China steps up fight against over-investment
China announced on Monday it would redouble efforts to restrain the torrid pace of investment in some industries and intensify a battle against emergent inflation to prevent asset “bubbles” from creating another rash of bad loans. The People's Bank of China (PBoC), the central bank, said it was tightening monetary policy and seeking to cool loan growth by increasing the ratio of deposits that financial institutions must keep at the central bank. The cabinet announced its intention to pursue further “macro-controls” to curb investment in fixed assets.
Taken together, the moves represented Beijing's most resolute initiative to temper its economic boom since it first sounded the alarm last summer. It was also evidence that steps taken thus far have failed to tame inflation, loan growth, money supply or fixed asset investments, economists said.
“An excess of credit growth can create inflation and asset price bubbles,” said a PBoC statement, breaking with a previous reluctance to use the word “bubble”. “This can create new non-performing bank loans and concentrate financial risk.”
The move to increase the reserve requirement for financial institutions at the central bank from 7 per cent to 7.5 per cent would deprive banks of around Rmb110bn ($13bn) in funds available for lending, a small amount compared with the PBoC's overall target of capping new loans this year at Rmb2,600bn, down 13 per cent from last year.

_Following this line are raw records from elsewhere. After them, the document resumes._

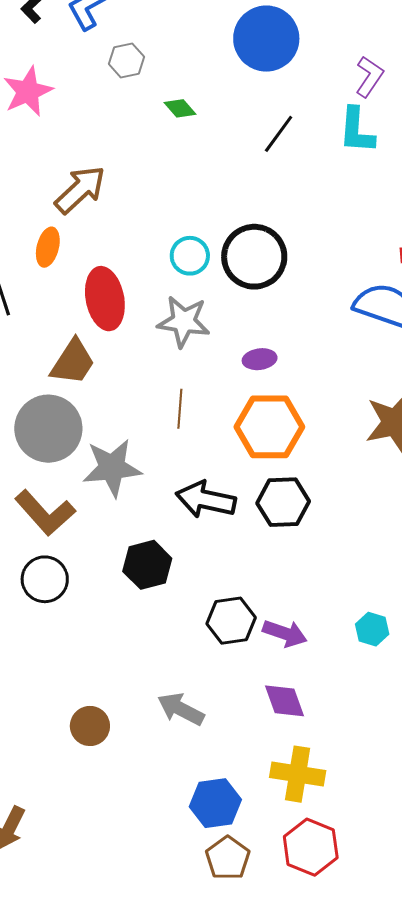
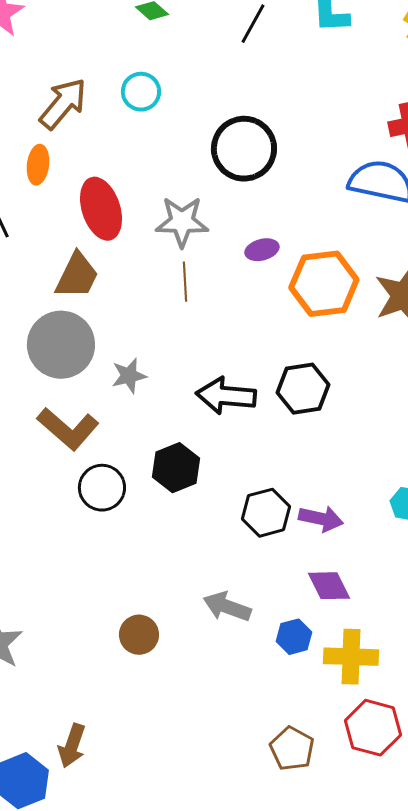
cyan circle: (190, 256) -> (141, 92), moved
brown line: (180, 409) -> (185, 282), moved
orange hexagon: (269, 427) -> (324, 284), moved
gray star: (112, 468) -> (129, 376), size x0.6
black circle: (45, 579) -> (102, 488), moved
blue hexagon: (215, 803) -> (294, 637), moved, size x0.7

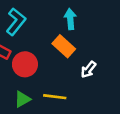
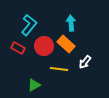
red circle: (25, 64) -> (44, 46), moved
yellow line: (55, 97) -> (59, 69), moved

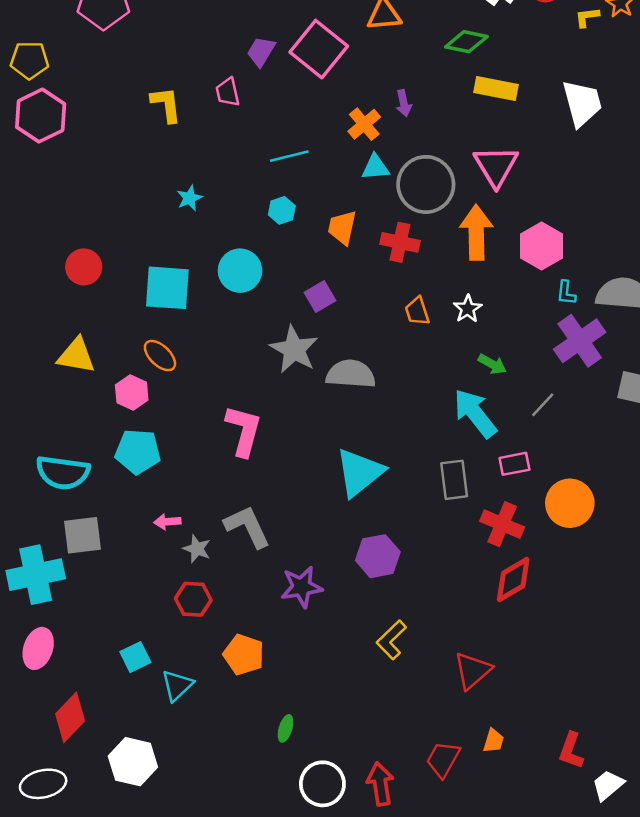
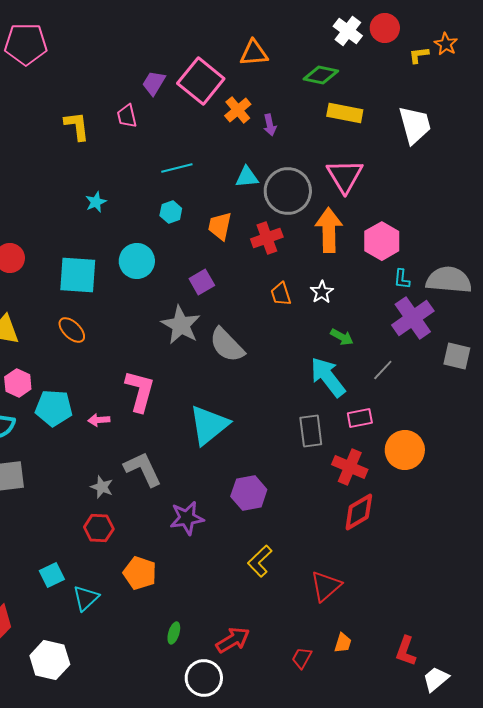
orange cross: (364, 124) -> (238, 110), moved
red cross: (400, 242) -> (267, 238), turned -32
gray semicircle: (351, 374) -> (227, 345), turned -138
pink hexagon: (132, 392) -> (18, 383), moved
cyan triangle: (359, 472) -> (209, 425), moved
pink arrow: (167, 522) -> (99, 420), moved
red trapezoid: (443, 759) -> (302, 658), size x0.7
red arrow: (380, 784) -> (233, 640), moved, turned 68

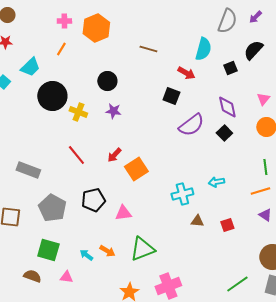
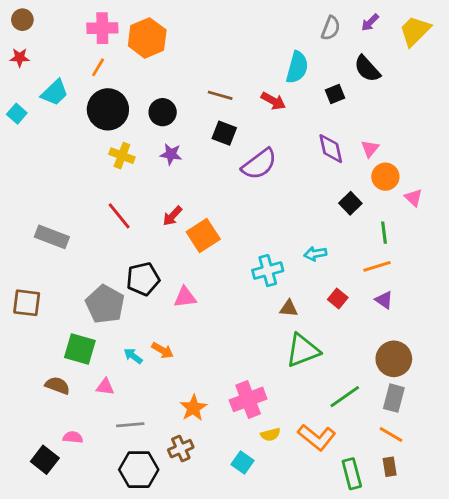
pink cross: (64, 21) -> (102, 28), size x1.5
gray semicircle: (227, 21) -> (331, 28), size x0.7
brown line: (148, 49) -> (220, 95), moved
black semicircle: (253, 50) -> (367, 69), turned -85
black circle: (52, 96) -> (108, 109), moved
black square: (171, 96) -> (224, 133), moved
pink triangle: (263, 99) -> (370, 149), moved
purple semicircle: (191, 125) -> (259, 164), moved
black square: (224, 133) -> (350, 203), moved
gray pentagon: (52, 208) -> (105, 304), moved
red square: (227, 225) -> (338, 299), moved, turned -32
green triangle: (142, 249) -> (303, 350), moved

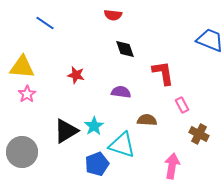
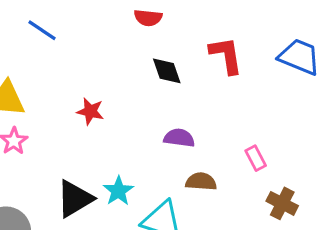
red L-shape: (163, 73) -> (226, 55), moved
purple semicircle: (121, 92) -> (179, 138), moved

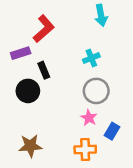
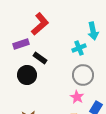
cyan arrow: (101, 15) -> (93, 31), moved
black rectangle: (44, 70) -> (40, 58), turned -32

Nevertheless, the bank's determination is clear and it may act again if loan growth continues to rise, economists said. Figures for loan growth in the first quarter of this year were not available, but fixed asset investment rose 53 per cent in the first two months as local governments splurged on all manner of industrial and property projects.
“We must further strengthen macro-controls to take resolute steps to curb rapid investment growth to help prevent inflation and ‘ups and downs’ in the economy,” said a statement following a weekend cabinet meeting chaired by Wen Jiabao, premier.
It was not clear what type of “macro-controls” the government had in mind, but an official at a key economic ministry said Beijing was issuing a series of administrative orders aimed at preventing the construction of wasteful, polluting, small-scale and unprofitable industrial capacity.
The focus of these efforts would be in industries such as steel, aluminium, cement, property and other metals that are driving inflationary pressures and straining the environment, the official said. In one such order, several real estate projects in Beijing have been stopped, developers and officials said.
The “big four” state banks, which comprise more than 60 per cent of China's banking assets, have also been ordered to reduce lending to problem sectors. This is already having an effect, with some large steel and aluminium expansion projects being mothballed, company executives said.
Nevertheless, the restraints thus far imposed on the economy have not been enough to contain an inflation trend that is being driven by shortages of grain, transport capacity, water and electricity.